> **AIM OF THE EXERCISE**: Nothing but the lines below from the one with "商品や人気のチョコレートや日用雑貨などの" through the one with "Удлинители силовые (на катушках)" should be output, each exactly as given, and no pictures.
=== DATASET ENTRIES ===
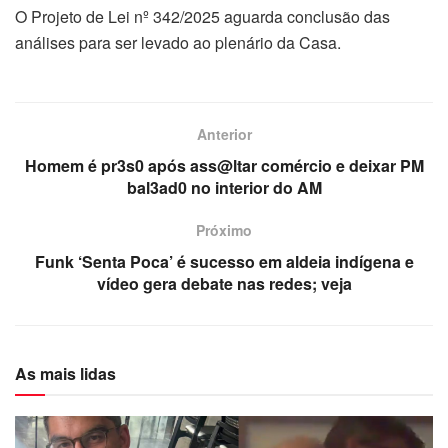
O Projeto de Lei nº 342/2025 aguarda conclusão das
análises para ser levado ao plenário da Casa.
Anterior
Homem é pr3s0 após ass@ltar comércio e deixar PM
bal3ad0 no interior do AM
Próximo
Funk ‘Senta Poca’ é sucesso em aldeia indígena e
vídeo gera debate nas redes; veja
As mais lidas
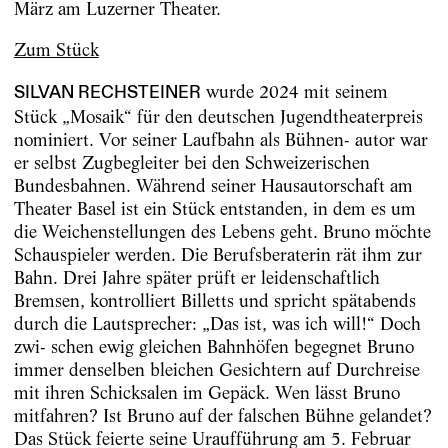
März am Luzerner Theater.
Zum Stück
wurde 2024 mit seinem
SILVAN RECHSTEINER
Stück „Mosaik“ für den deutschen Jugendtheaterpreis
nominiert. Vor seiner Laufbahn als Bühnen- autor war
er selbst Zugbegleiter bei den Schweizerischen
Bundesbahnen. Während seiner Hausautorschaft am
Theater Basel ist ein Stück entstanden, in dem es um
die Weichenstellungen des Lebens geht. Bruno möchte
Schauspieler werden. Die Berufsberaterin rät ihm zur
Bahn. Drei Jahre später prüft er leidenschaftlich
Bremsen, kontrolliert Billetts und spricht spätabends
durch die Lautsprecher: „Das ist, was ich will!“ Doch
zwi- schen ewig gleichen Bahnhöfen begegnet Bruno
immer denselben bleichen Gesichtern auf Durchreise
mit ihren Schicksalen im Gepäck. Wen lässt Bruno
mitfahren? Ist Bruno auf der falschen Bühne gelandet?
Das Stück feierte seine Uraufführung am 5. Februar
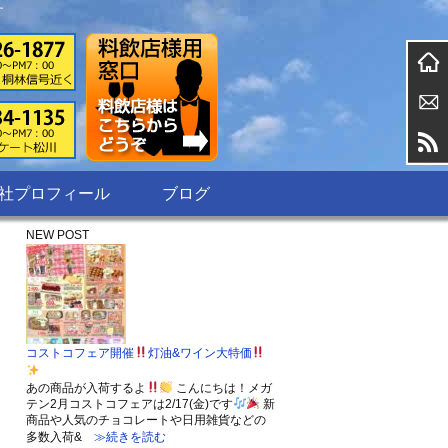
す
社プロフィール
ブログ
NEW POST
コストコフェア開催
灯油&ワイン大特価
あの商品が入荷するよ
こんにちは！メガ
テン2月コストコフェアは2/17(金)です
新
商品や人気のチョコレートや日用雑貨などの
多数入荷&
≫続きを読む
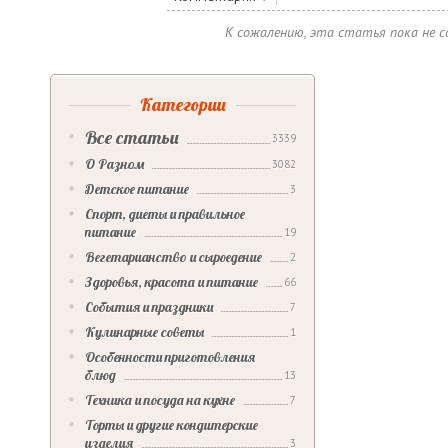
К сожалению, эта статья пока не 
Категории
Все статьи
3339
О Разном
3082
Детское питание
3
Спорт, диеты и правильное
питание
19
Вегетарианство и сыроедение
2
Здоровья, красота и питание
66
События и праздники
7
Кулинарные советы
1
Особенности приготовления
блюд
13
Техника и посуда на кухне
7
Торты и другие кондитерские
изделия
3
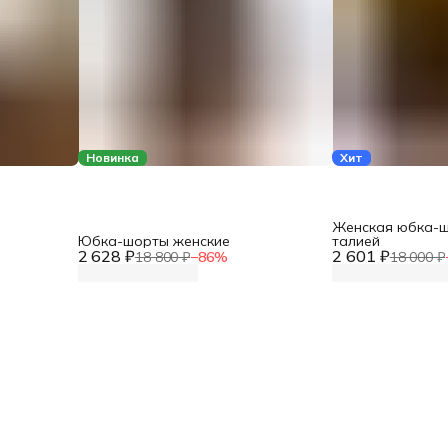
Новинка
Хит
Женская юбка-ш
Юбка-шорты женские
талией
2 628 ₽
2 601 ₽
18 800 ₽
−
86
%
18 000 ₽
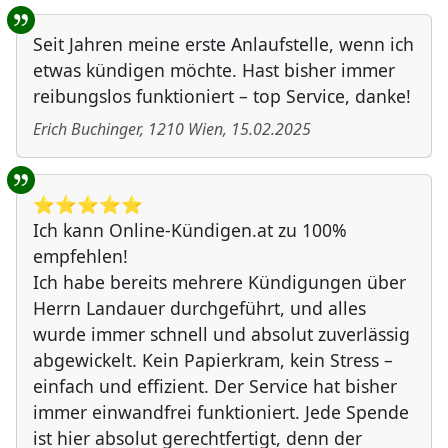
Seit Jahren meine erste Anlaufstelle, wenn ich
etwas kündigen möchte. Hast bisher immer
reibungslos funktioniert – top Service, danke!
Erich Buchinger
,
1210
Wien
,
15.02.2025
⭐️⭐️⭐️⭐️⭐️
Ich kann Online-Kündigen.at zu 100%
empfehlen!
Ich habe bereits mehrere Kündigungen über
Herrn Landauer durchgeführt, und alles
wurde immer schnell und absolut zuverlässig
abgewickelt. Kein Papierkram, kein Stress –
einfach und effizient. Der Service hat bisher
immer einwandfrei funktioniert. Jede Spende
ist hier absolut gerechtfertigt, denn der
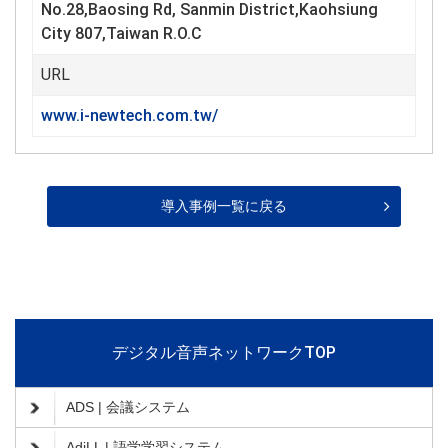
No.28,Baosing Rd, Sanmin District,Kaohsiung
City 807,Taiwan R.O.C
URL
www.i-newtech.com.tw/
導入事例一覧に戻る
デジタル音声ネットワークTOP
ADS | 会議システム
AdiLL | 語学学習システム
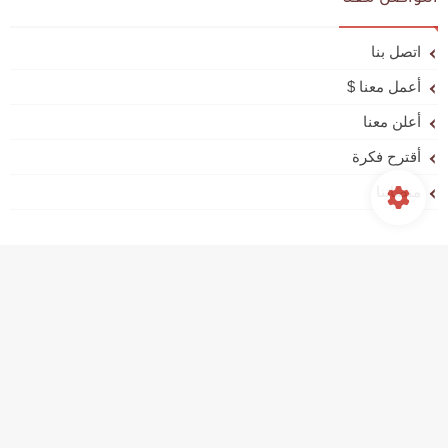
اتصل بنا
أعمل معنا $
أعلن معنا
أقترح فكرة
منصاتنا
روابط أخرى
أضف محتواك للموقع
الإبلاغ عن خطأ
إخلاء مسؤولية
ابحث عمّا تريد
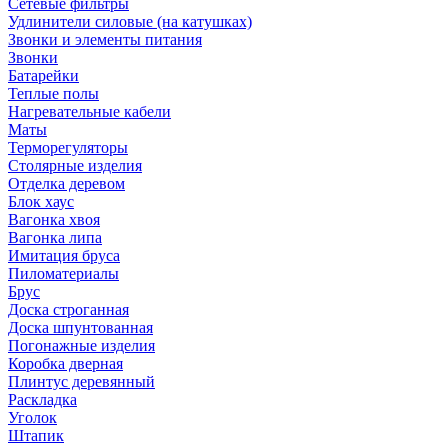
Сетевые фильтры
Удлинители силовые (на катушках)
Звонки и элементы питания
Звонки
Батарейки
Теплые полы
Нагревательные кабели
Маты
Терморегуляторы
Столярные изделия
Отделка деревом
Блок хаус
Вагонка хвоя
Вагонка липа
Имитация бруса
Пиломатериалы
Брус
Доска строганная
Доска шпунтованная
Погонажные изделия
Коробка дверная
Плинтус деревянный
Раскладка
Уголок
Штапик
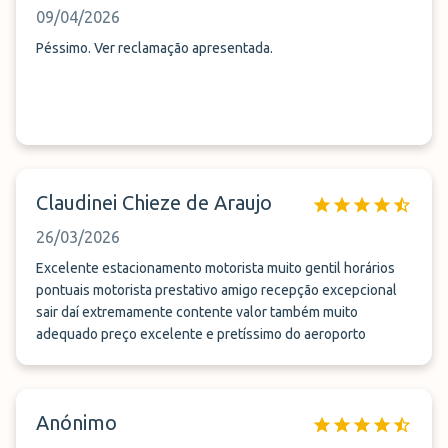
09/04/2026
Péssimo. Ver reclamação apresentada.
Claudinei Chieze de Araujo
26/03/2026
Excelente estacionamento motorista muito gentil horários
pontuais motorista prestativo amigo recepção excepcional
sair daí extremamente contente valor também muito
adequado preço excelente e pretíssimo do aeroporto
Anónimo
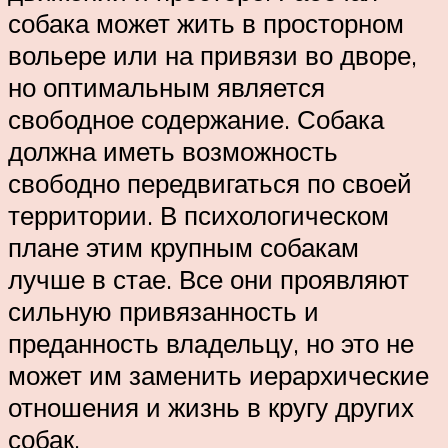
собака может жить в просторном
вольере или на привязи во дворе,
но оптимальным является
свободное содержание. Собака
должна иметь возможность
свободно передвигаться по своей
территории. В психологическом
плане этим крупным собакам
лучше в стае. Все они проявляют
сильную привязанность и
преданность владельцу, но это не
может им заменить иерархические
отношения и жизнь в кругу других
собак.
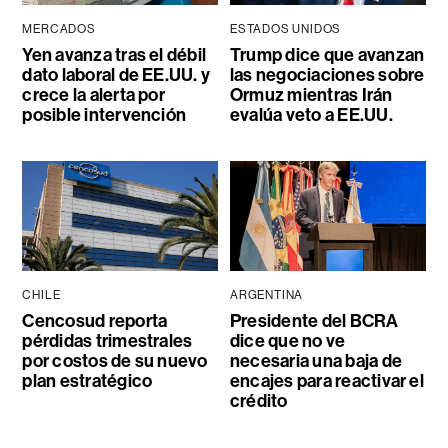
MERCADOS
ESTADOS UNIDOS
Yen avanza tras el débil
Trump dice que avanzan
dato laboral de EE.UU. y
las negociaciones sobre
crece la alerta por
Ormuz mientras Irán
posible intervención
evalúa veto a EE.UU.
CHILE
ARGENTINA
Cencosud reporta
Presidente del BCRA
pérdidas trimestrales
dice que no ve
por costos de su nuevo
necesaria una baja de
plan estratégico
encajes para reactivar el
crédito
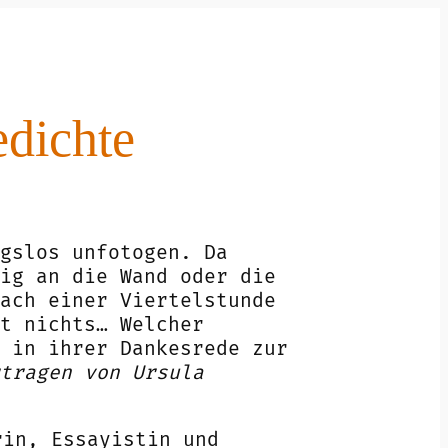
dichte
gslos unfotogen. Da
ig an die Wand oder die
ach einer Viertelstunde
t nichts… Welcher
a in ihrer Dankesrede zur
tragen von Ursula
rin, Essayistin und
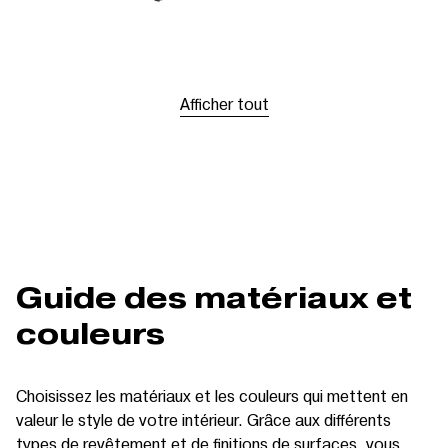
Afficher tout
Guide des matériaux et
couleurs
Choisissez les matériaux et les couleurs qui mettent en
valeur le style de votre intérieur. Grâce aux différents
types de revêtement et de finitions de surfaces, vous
===
> **EXERCISE SOLUTION**:
商品や人気のチョコレートや日用雑貨などの
多数入荷&
≫続きを読む
К сожалению, эта статья пока не 
Категории
Все статьи
3339
О Разном
3082
Детское питание
3
Спорт, диеты и правильное
питание
19
Вегетарианство и сыроедение
2
Здоровья, красота и питание
66
События и праздники
7
Кулинарные советы
1
Особенности приготовления
блюд
13
Техника и посуда на кухне
7
Торты и другие кондитерские
изделия
3
Новинка
Хит
Женская юбка-ш
Юбка-шорты женские
талией
2 628 ₽
2 601 ₽
18 800 ₽
−
86
%
18 000 ₽
Seit Jahren meine erste Anlaufstelle, wenn ich
etwas kündigen möchte. Hast bisher immer
reibungslos funktioniert – top Service, danke!
Erich Buchinger
,
1210
Wien
,
15.02.2025
⭐️⭐️⭐️⭐️⭐️
Ich kann Online-Kündigen.at zu 100%
empfehlen!
Ich habe bereits mehrere Kündigungen über
Herrn Landauer durchgeführt, und alles
wurde immer schnell und absolut zuverlässig
abgewickelt. Kein Papierkram, kein Stress –
einfach und effizient. Der Service hat bisher
immer einwandfrei funktioniert. Jede Spende
ist hier absolut gerechtfertigt, denn der
No.28,Baosing Rd, Sanmin District,Kaohsiung
City 807,Taiwan R.O.C
URL
www.i-newtech.com.tw/
導入事例一覧に戻る
デジタル音声ネットワークTOP
ADS | 会議システム
AdiLL | 語学学習システム
اتصل بنا
أعمل معنا $
أعلن معنا
أقترح فكرة
منصاتنا
روابط أخرى
أضف محتواك للموقع
الإبلاغ عن خطأ
إخلاء مسؤولية
ابحث عمّا تريد
Сетевые фильтры
Удлинители силовые (на катушках)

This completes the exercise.